Repairs to the clock in 1886 by William Tanner, watchmaker of the Cliffe, ‘caused the expenditure of a considerable sum’ the East Sussex News told its readers. This clock had been made in 1670 by Ditchling blacksmith, James Looker. He had agreed to supply all materials, except the dial, and to keep it in repair for three years for the sum of £5 10s. A new dial, with a minute hand, was supplied by William Hooker in 1817 and it was placed higher up on the south side of the tower.
When the ring of four bells was re-installed, after extensive and expensive repairs in the late 1990s, one was connected to the clock so that it would once again chime the hours.
The entire mechanism was overhauled in 2016 and the clock-face repainted and gilded by Thwaites & Reed Engineering Ltd of Brighton.
We are indebted to both the Chalk Hill Trust and Cliffe Feoffees for funding the complete renovation works in 2016.
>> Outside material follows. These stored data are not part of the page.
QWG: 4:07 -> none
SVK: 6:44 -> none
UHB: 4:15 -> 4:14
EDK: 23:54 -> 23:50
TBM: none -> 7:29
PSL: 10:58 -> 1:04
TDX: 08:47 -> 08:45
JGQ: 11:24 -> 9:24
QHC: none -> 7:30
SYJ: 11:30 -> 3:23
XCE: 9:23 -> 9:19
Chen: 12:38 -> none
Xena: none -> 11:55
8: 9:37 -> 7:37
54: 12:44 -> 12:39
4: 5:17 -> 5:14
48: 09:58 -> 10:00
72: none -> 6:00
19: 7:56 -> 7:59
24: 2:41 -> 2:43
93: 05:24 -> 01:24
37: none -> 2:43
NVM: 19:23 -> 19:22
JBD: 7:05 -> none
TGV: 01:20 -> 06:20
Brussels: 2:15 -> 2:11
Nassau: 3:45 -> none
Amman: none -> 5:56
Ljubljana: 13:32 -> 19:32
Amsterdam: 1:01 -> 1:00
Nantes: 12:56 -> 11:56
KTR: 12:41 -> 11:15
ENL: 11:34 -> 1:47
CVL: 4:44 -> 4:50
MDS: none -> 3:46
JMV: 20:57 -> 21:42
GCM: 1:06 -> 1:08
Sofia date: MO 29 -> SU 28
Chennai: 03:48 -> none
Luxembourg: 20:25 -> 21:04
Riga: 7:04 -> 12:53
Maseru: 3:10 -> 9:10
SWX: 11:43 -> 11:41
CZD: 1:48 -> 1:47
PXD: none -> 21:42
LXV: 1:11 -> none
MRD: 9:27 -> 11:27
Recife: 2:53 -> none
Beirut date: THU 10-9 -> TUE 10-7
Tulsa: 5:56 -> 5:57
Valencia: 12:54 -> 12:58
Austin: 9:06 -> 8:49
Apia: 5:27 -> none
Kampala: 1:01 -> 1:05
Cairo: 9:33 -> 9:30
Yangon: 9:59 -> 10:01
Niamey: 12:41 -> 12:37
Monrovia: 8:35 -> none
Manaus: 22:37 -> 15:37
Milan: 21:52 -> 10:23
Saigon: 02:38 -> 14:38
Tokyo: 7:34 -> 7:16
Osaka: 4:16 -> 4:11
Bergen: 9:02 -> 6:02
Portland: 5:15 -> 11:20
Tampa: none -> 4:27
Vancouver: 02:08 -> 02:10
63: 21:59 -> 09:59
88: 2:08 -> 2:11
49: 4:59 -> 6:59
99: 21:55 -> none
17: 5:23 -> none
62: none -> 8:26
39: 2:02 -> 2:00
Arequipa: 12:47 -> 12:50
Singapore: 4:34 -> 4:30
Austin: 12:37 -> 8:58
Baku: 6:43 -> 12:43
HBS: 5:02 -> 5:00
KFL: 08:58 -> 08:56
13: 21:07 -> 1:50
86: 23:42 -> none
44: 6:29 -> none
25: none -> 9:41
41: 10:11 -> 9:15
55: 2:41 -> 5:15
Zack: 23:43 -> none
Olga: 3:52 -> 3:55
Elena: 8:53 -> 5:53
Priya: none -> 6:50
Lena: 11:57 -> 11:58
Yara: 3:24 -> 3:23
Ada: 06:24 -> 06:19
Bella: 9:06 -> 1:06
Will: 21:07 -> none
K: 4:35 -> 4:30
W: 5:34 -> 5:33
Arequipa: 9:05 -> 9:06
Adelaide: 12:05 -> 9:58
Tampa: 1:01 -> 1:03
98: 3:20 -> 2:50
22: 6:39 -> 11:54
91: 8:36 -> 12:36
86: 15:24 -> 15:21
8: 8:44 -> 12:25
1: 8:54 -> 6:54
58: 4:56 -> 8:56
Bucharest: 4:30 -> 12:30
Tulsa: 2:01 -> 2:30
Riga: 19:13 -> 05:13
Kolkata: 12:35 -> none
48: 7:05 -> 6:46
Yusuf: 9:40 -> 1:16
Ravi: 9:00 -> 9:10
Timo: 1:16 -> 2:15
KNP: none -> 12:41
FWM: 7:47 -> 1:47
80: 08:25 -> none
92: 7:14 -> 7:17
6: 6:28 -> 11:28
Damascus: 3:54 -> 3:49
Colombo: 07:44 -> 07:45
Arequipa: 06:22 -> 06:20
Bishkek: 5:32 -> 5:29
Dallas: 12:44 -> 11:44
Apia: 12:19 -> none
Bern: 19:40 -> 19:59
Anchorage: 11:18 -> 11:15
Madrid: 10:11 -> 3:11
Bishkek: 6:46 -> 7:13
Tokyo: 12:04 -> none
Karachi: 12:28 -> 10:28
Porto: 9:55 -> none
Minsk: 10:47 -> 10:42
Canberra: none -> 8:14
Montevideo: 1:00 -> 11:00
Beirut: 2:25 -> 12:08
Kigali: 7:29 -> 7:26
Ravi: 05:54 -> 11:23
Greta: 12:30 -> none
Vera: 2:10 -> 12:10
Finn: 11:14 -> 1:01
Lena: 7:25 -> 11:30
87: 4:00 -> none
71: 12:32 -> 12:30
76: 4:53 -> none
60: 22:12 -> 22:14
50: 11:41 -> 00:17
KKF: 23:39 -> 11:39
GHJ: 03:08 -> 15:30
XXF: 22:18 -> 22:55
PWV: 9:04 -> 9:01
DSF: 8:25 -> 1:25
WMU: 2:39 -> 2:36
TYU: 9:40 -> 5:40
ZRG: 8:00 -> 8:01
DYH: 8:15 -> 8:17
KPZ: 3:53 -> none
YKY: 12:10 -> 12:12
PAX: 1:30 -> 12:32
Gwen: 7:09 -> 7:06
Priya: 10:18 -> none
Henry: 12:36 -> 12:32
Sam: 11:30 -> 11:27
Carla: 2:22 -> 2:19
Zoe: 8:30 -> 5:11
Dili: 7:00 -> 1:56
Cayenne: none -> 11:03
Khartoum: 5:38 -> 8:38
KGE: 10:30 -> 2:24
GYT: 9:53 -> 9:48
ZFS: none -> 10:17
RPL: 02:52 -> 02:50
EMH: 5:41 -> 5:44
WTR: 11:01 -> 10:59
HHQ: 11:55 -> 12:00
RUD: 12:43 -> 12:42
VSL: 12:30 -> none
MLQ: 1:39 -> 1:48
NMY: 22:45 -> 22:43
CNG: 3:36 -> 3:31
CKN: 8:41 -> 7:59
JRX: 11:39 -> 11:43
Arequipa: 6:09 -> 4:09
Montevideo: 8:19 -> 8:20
The church clock, which strikes its chime across the Cliffe each hour, is attributed to James Looker, blacksmith of Ditchling in 1671 who is recorded as a turret clock maker for Lewes from 1664 to 1670. It is a side-by-side wrought iron frame with scrolled finials and two trains: one to drive the hands and one to operate the hourly strike. The clock is hand-wound each day at the same time and has cast iron weights hanging from pulleys set in the belfry. The clock is regulated by a pendulum which, in turn, is adjusted by a rating nut below the bob. The works are fixed on an old bean in the tower, behind the dial.